Task directions: Your task is to write out the entire listing exactly, omitting its pictures.

Records:
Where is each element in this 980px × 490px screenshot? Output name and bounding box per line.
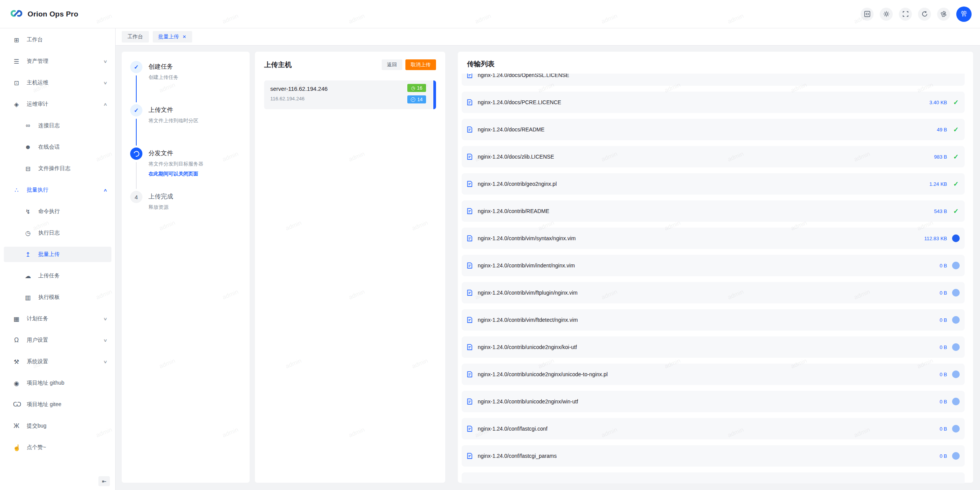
file-size: 0 B — [939, 263, 947, 269]
sidebar-collapse-button[interactable]: ⇤ — [98, 476, 110, 486]
sidebar-menu-item[interactable]: ☝ 点个赞~ — [4, 440, 111, 455]
file-icon — [466, 289, 473, 296]
server-name: server-116.62.194.246 — [270, 85, 430, 92]
file-status-icon — [952, 343, 960, 351]
file-icon — [466, 316, 473, 323]
file-path: nginx-1.24.0/contrib/vim/ftplugin/nginx.… — [478, 290, 578, 296]
file-size: 112.83 KB — [924, 236, 947, 241]
sidebar-item-label: 资产管理 — [27, 58, 48, 65]
transfer-file-row: nginx-1.24.0/contrib/geo2nginx.pl 1.24 K… — [462, 173, 965, 195]
clock-icon: ◷ — [411, 86, 415, 90]
sidebar-menu-item[interactable]: ◷ 执行日志 — [4, 225, 111, 241]
sidebar-menu-item[interactable]: Ω 用户设置 ∨ — [4, 333, 111, 348]
sidebar-menu: ⊞ 工作台 ☰ 资产管理 ∨ ⊡ 主机运维 ∨ ◈ — [0, 28, 115, 455]
sidebar-menu-item[interactable]: ∞ 连接日志 — [4, 118, 111, 133]
file-path: nginx-1.24.0/contrib/unicode2nginx/unico… — [478, 371, 608, 377]
sidebar-menu-item[interactable]: ⊡ 主机运维 ∨ — [4, 75, 111, 90]
workbench-icon: ⊞ — [13, 36, 20, 44]
page-tab[interactable]: 工作台 — [122, 31, 149, 43]
sidebar-item-label: 命令执行 — [38, 208, 60, 215]
file-icon — [466, 153, 473, 160]
step-state-icon: ✓ — [130, 104, 142, 116]
avatar[interactable]: 管 — [956, 7, 972, 22]
page-tab[interactable]: 批量上传 ✕ — [153, 31, 192, 43]
step-number: 4 — [135, 194, 138, 200]
step-title: 上传完成 — [149, 193, 173, 201]
sidebar-item-label: 执行模板 — [38, 294, 60, 301]
file-size: 983 B — [934, 154, 947, 160]
sidebar-menu-item[interactable]: ⚒ 系统设置 ∨ — [4, 354, 111, 369]
pending-count: 16 — [417, 85, 422, 91]
refresh-icon[interactable] — [918, 8, 931, 21]
thumbs-up-icon: ☝ — [13, 444, 20, 451]
file-path: nginx-1.24.0/docs/PCRE.LICENCE — [478, 99, 561, 105]
sidebar-menu-item[interactable]: ↥ 批量上传 — [4, 247, 111, 262]
file-path: nginx-1.24.0/contrib/vim/syntax/nginx.vi… — [478, 235, 576, 241]
sidebar-menu-item[interactable]: ∴ 批量执行 ∧ — [4, 182, 111, 198]
file-size: 0 B — [939, 372, 947, 377]
sidebar-menu-item[interactable]: Ѡ 项目地址 gitee — [4, 397, 111, 412]
transfer-file-row: nginx-1.24.0/docs/OpenSSL.LICENSE — [462, 74, 965, 86]
chevron-icon: ∨ — [103, 338, 107, 343]
step-description: 将文件上传到临时分区 — [149, 117, 198, 124]
sidebar-menu-item[interactable]: ☁ 上传任务 — [4, 268, 111, 284]
schedule-task-icon: ▦ — [13, 315, 20, 323]
tab-label: 批量上传 — [158, 33, 179, 40]
close-icon[interactable]: ✕ — [183, 34, 186, 39]
file-icon — [466, 344, 473, 351]
server-card[interactable]: server-116.62.194.246 116.62.194.246 ◷ 1… — [264, 80, 436, 109]
transfer-file-row: nginx-1.24.0/contrib/vim/syntax/nginx.vi… — [462, 228, 965, 249]
sidebar-item-label: 在线会话 — [38, 144, 60, 151]
main-area: 工作台 批量上传 ✕ ✓ — [116, 28, 980, 490]
system-settings-icon: ⚒ — [13, 358, 20, 365]
file-icon — [466, 452, 473, 459]
tab-label: 工作台 — [127, 33, 143, 40]
file-size: 0 B — [939, 344, 947, 350]
file-path: nginx-1.24.0/conf/fastcgi_params — [478, 453, 557, 459]
sidebar-menu-item[interactable]: ☰ 资产管理 ∨ — [4, 54, 111, 69]
settings-gear-icon[interactable] — [937, 8, 950, 21]
code-square-icon[interactable] — [861, 8, 874, 21]
file-size: 3.40 KB — [929, 100, 947, 105]
gitee-icon: Ѡ — [13, 401, 20, 408]
file-status-icon — [952, 207, 960, 215]
transfer-file-row: nginx-1.24.0/docs/PCRE.LICENCE 3.40 KB — [462, 92, 965, 113]
file-size: 0 B — [939, 426, 947, 432]
sidebar-menu-item[interactable]: ▦ 计划任务 ∨ — [4, 311, 111, 326]
file-icon — [466, 99, 473, 106]
sidebar-menu-item[interactable]: Ж 提交bug — [4, 418, 111, 434]
transfer-file-row: nginx-1.24.0/docs/README 49 B — [462, 119, 965, 140]
sidebar-menu-item[interactable]: ⊟ 文件操作日志 — [4, 161, 111, 176]
file-size: 543 B — [934, 208, 947, 214]
fullscreen-icon[interactable] — [899, 8, 912, 21]
file-status-icon — [952, 153, 960, 161]
transfer-file-row: nginx-1.24.0/contrib/vim/ftdetect/nginx.… — [462, 309, 965, 331]
sidebar-menu-item[interactable]: ▥ 执行模板 — [4, 290, 111, 305]
app-header: Orion Ops Pro — [0, 0, 980, 28]
sidebar-menu-item[interactable]: ↯ 命令执行 — [4, 204, 111, 219]
sidebar-menu-item[interactable]: ☻ 在线会话 — [4, 139, 111, 155]
tab-bar: 工作台 批量上传 ✕ — [116, 28, 980, 46]
step-connector — [136, 119, 137, 146]
transfer-file-row: nginx-1.24.0/docs/zlib.LICENSE 983 B — [462, 146, 965, 167]
file-log-icon: ⊟ — [24, 165, 31, 172]
sidebar-menu-item[interactable]: ⊞ 工作台 — [4, 32, 111, 48]
file-path: nginx-1.24.0/conf/fastcgi.conf — [478, 426, 547, 432]
file-path: nginx-1.24.0/contrib/vim/ftdetect/nginx.… — [478, 317, 578, 323]
step-description: 释放资源 — [149, 204, 173, 211]
sidebar-menu-item[interactable]: ◉ 项目地址 github — [4, 375, 111, 391]
back-button[interactable]: 返回 — [382, 59, 402, 70]
transfer-file-row: nginx-1.24.0/contrib/README 543 B — [462, 200, 965, 222]
link-icon: ∞ — [24, 122, 31, 129]
sidebar-item-label: 点个赞~ — [27, 444, 46, 451]
file-status-icon — [952, 316, 960, 324]
cancel-upload-button[interactable]: 取消上传 — [405, 59, 436, 70]
wizard-step: 4 上传完成 释放资源 — [130, 191, 241, 211]
sidebar-menu-item[interactable]: ◈ 运维审计 ∧ — [4, 97, 111, 112]
file-size: 1.24 KB — [929, 181, 947, 187]
chevron-icon: ∨ — [103, 80, 107, 85]
step-title: 上传文件 — [149, 106, 198, 114]
sidebar-item-label: 批量上传 — [38, 251, 60, 258]
wizard-step: 分发文件 将文件分发到目标服务器 在此期间可以关闭页面 — [130, 147, 241, 191]
theme-sun-icon[interactable] — [880, 8, 893, 21]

Result of this task:
Where is each element in this 980px × 490px screenshot? Output name and bounding box per line.
file-size: 0 B — [939, 263, 947, 269]
sidebar-collapse-button[interactable]: ⇤ — [98, 476, 110, 486]
sidebar-menu-item[interactable]: ☝ 点个赞~ — [4, 440, 111, 455]
file-icon — [466, 289, 473, 296]
server-name: server-116.62.194.246 — [270, 85, 430, 92]
file-status-icon — [952, 343, 960, 351]
file-icon — [466, 316, 473, 323]
file-path: nginx-1.24.0/contrib/vim/ftplugin/nginx.… — [478, 290, 578, 296]
file-size: 112.83 KB — [924, 236, 947, 241]
sidebar-item-label: 资产管理 — [27, 58, 48, 65]
transfer-file-row: nginx-1.24.0/contrib/geo2nginx.pl 1.24 K… — [462, 173, 965, 195]
clock-icon: ◷ — [411, 86, 415, 90]
sidebar-menu-item[interactable]: ◷ 执行日志 — [4, 225, 111, 241]
sidebar-menu-item[interactable]: Ω 用户设置 ∨ — [4, 333, 111, 348]
sidebar-menu: ⊞ 工作台 ☰ 资产管理 ∨ ⊡ 主机运维 ∨ ◈ — [0, 28, 115, 455]
sidebar-menu-item[interactable]: ∞ 连接日志 — [4, 118, 111, 133]
file-path: nginx-1.24.0/contrib/unicode2nginx/unico… — [478, 371, 608, 377]
sidebar-menu-item[interactable]: ⊡ 主机运维 ∨ — [4, 75, 111, 90]
workbench-icon: ⊞ — [13, 36, 20, 44]
page-tab[interactable]: 工作台 — [122, 31, 149, 43]
sidebar-item-label: 命令执行 — [38, 208, 60, 215]
file-icon — [466, 153, 473, 160]
step-state-icon: ✓ — [130, 104, 142, 116]
avatar[interactable]: 管 — [956, 7, 972, 22]
page-tab[interactable]: 批量上传 ✕ — [153, 31, 192, 43]
step-number: 4 — [135, 194, 138, 200]
step-title: 上传完成 — [149, 193, 173, 201]
sidebar-item-label: 执行模板 — [38, 294, 60, 301]
file-size: 983 B — [934, 154, 947, 160]
sidebar-menu-item[interactable]: ⚒ 系统设置 ∨ — [4, 354, 111, 369]
pending-count: 16 — [417, 85, 422, 91]
refresh-icon[interactable] — [918, 8, 931, 21]
thumbs-up-icon: ☝ — [13, 444, 20, 451]
file-path: nginx-1.24.0/docs/PCRE.LICENCE — [478, 99, 561, 105]
sidebar-menu-item[interactable]: ↥ 批量上传 — [4, 247, 111, 262]
file-path: nginx-1.24.0/contrib/vim/syntax/nginx.vi… — [478, 235, 576, 241]
sidebar-menu-item[interactable]: ∴ 批量执行 ∧ — [4, 182, 111, 198]
file-size: 0 B — [939, 372, 947, 377]
sidebar-menu-item[interactable]: Ѡ 项目地址 gitee — [4, 397, 111, 412]
transfer-file-row: nginx-1.24.0/docs/OpenSSL.LICENSE — [462, 74, 965, 86]
chevron-icon: ∨ — [103, 338, 107, 343]
step-description: 将文件上传到临时分区 — [149, 117, 198, 124]
sidebar-menu-item[interactable]: ☁ 上传任务 — [4, 268, 111, 284]
schedule-task-icon: ▦ — [13, 315, 20, 323]
tab-label: 批量上传 — [158, 33, 179, 40]
close-icon[interactable]: ✕ — [183, 34, 186, 39]
file-icon — [466, 344, 473, 351]
server-card[interactable]: server-116.62.194.246 116.62.194.246 ◷ 1… — [264, 80, 436, 109]
transfer-file-row: nginx-1.24.0/contrib/vim/syntax/nginx.vi… — [462, 228, 965, 249]
sidebar-item-label: 在线会话 — [38, 144, 60, 151]
main-area: 工作台 批量上传 ✕ ✓ — [116, 28, 980, 490]
system-settings-icon: ⚒ — [13, 358, 20, 365]
file-icon — [466, 452, 473, 459]
tab-label: 工作台 — [127, 33, 143, 40]
file-size: 0 B — [939, 344, 947, 350]
file-path: nginx-1.24.0/conf/fastcgi_params — [478, 453, 557, 459]
sidebar-menu-item[interactable]: ☰ 资产管理 ∨ — [4, 54, 111, 69]
settings-gear-icon[interactable] — [937, 8, 950, 21]
code-square-icon[interactable] — [861, 8, 874, 21]
file-size: 3.40 KB — [929, 100, 947, 105]
gitee-icon: Ѡ — [13, 401, 20, 408]
file-status-icon — [952, 207, 960, 215]
transfer-file-row: nginx-1.24.0/docs/PCRE.LICENCE 3.40 KB — [462, 92, 965, 113]
file-size: 0 B — [939, 426, 947, 432]
sidebar-menu-item[interactable]: ▦ 计划任务 ∨ — [4, 311, 111, 326]
file-icon — [466, 99, 473, 106]
sidebar-menu-item[interactable]: Ж 提交bug — [4, 418, 111, 434]
transfer-file-row: nginx-1.24.0/docs/README 49 B — [462, 119, 965, 140]
sidebar-menu-item[interactable]: ⊟ 文件操作日志 — [4, 161, 111, 176]
file-size: 543 B — [934, 208, 947, 214]
fullscreen-icon[interactable] — [899, 8, 912, 21]
file-status-icon — [952, 153, 960, 161]
transfer-file-row: nginx-1.24.0/contrib/vim/ftdetect/nginx.… — [462, 309, 965, 331]
sidebar-menu-item[interactable]: ▥ 执行模板 — [4, 290, 111, 305]
app-header: Orion Ops Pro — [0, 0, 980, 28]
sidebar-menu-item[interactable]: ↯ 命令执行 — [4, 204, 111, 219]
sidebar-menu-item[interactable]: ☻ 在线会话 — [4, 139, 111, 155]
tab-bar: 工作台 批量上传 ✕ — [116, 28, 980, 46]
step-connector — [136, 119, 137, 146]
transfer-file-row: nginx-1.24.0/docs/zlib.LICENSE 983 B — [462, 146, 965, 167]
file-log-icon: ⊟ — [24, 165, 31, 172]
sidebar-menu-item[interactable]: ⊞ 工作台 — [4, 32, 111, 48]
file-path: nginx-1.24.0/conf/fastcgi.conf — [478, 426, 547, 432]
file-path: nginx-1.24.0/contrib/vim/ftdetect/nginx.… — [478, 317, 578, 323]
step-description: 释放资源 — [149, 204, 173, 211]
sidebar-menu-item[interactable]: ◉ 项目地址 github — [4, 375, 111, 391]
back-button[interactable]: 返回 — [382, 59, 402, 70]
transfer-file-row: nginx-1.24.0/contrib/README 543 B — [462, 200, 965, 222]
link-icon: ∞ — [24, 122, 31, 129]
sidebar-item-label: 点个赞~ — [27, 444, 46, 451]
file-status-icon — [952, 316, 960, 324]
cancel-upload-button[interactable]: 取消上传 — [405, 59, 436, 70]
wizard-step: 4 上传完成 释放资源 — [130, 191, 241, 211]
sidebar-menu-item[interactable]: ◈ 运维审计 ∧ — [4, 97, 111, 112]
file-size: 1.24 KB — [929, 181, 947, 187]
chevron-icon: ∨ — [103, 80, 107, 85]
step-title: 上传文件 — [149, 106, 198, 114]
sidebar-item-label: 批量上传 — [38, 251, 60, 258]
wizard-step: 分发文件 将文件分发到目标服务器 在此期间可以关闭页面 — [130, 147, 241, 191]
theme-sun-icon[interactable] — [880, 8, 893, 21]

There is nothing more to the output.